### What to produce
Return each line of the listing that contains the string "rodadas".

****************************************

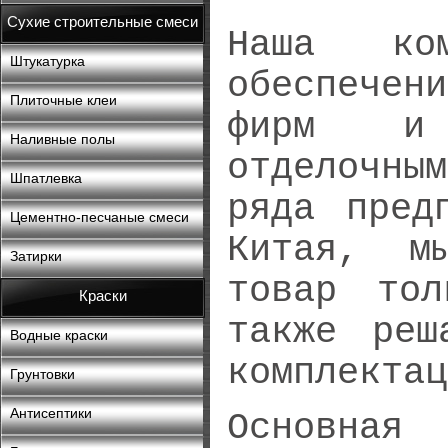
Сухие строительные смеси
Наша ко
Штукатурка
обеспечени
Плиточные клеи
фирм и 
Наливные полы
отделочным
Шпатлевка
ряда пред
Цементно-песчаные смеси
Китая, м
Затирки
товар тол
Краски
также реш
Водные краски
комплектац
Грунтовки
Антисептики
Основна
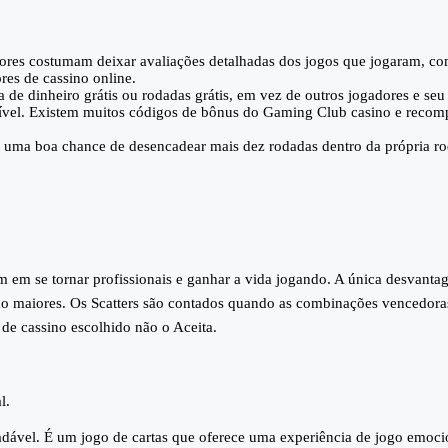
res costumam deixar avaliações detalhadas dos jogos que jogaram, co
es de cassino online.
e dinheiro grátis ou rodadas grátis, em vez de outros jogadores e seu
sível. Existem muitos códigos de bônus do Gaming Club casino e recom
 e uma boa chance de desencadear mais dez rodadas dentro da própria r
m em se tornar profissionais e ganhar a vida jogando. A única desvant
são maiores. Os Scatters são contados quando as combinações vencedor
 de cassino escolhido não o Aceita.
l.
adável. É um jogo de cartas que oferece uma experiência de jogo emoci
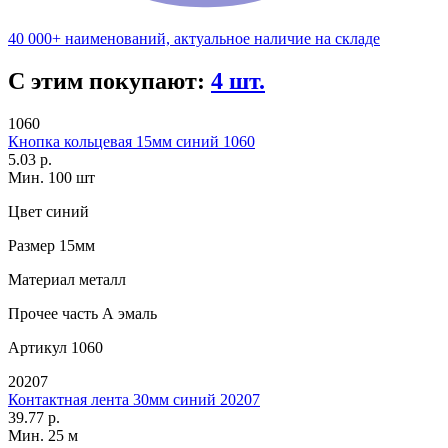
40 000+ наименований, актуальное наличие на складе
С этим покупают:
4 шт.
1060
Кнопка кольцевая 15мм синий 1060
5.03 р.
Мин. 100 шт
Цвет
синий
Размер
15мм
Материал
металл
Прочее
часть А эмаль
Артикул
1060
20207
Контактная лента 30мм синий 20207
39.77 р.
Мин. 25 м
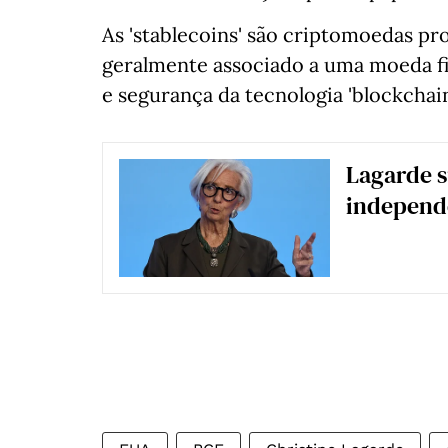
As 'stablecoins' são criptomoedas pr
geralmente associado a uma moeda fi
e segurança da tecnologia 'blockcha
Lagarde s
independê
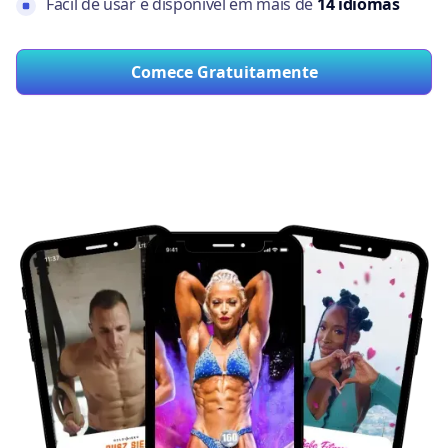
Fácil de usar e disponível em mais de
14 idiomas
Comece Gratuitamente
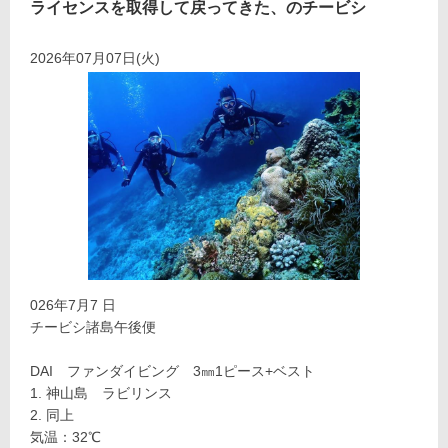
ライセンスを取得して戻ってきた、のチービシ
2026年07月07日(火)
026年7月7 日
チービシ諸島午後便
DAI ファンダイビング 3㎜1ピース+ベスト
神山島 ラビリンス
同上
気温：32℃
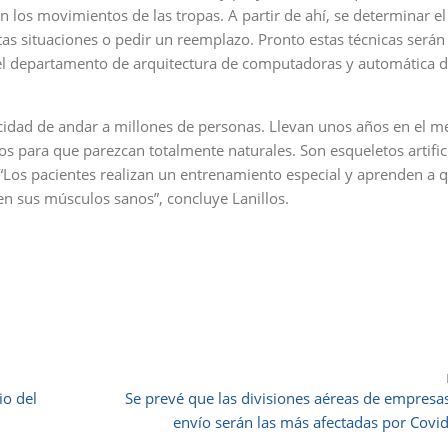
n los movimientos de las tropas. A partir de ahí, se determinar e
tas situaciones o pedir un reemplazo. Pronto estas técnicas serán
n el departamento de arquitectura de computadoras y automática 
cidad de andar a millones de personas. Llevan unos años en el m
 para que parezcan totalmente naturales. Son esqueletos artific
“Los pacientes realizan un entrenamiento especial y aprenden a 
n sus músculos sanos”, concluye Lanillos.
io del
Se prevé que las divisiones aéreas de empresa
envío serán las más afectadas por Covi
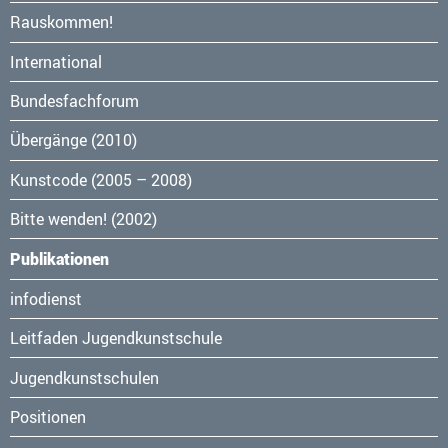
Navigation
Rauskommen!
überspringen
International
Bundesfachforum
Übergänge (2010)
Kunstcode (2005 – 2008)
Bitte wenden! (2002)
Publikationen
Navigation
infodienst
überspringen
Leitfaden Jugendkunstschule
Jugendkunstschulen
Positionen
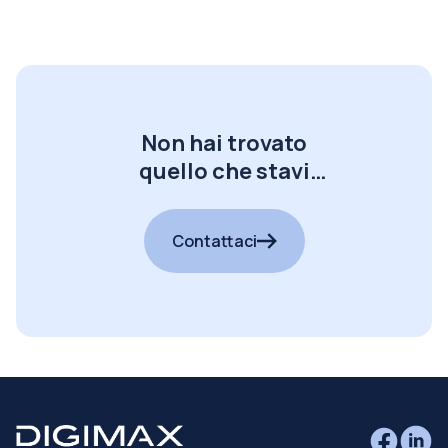
Non hai trovato
quello che stavi
cercando?
Contattaci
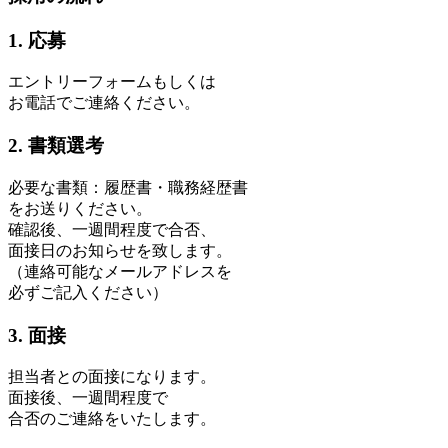
1. 応募
エントリーフォームもしくは
お電話でご連絡ください。
2. 書類選考
必要な書類：履歴書・職務経歴書
をお送りください。
確認後、一週間程度で合否、
面接日のお知らせを致します。
（連絡可能なメールアドレスを
必ずご記入ください）
3. 面接
担当者との面接になります。
面接後、一週間程度で
合否のご連絡をいたします。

****************************************

### Response below
e dinheiro grátis ou rodadas grátis, em vez de outros jogadores e seu
 e uma boa chance de desencadear mais dez rodadas dentro da própria r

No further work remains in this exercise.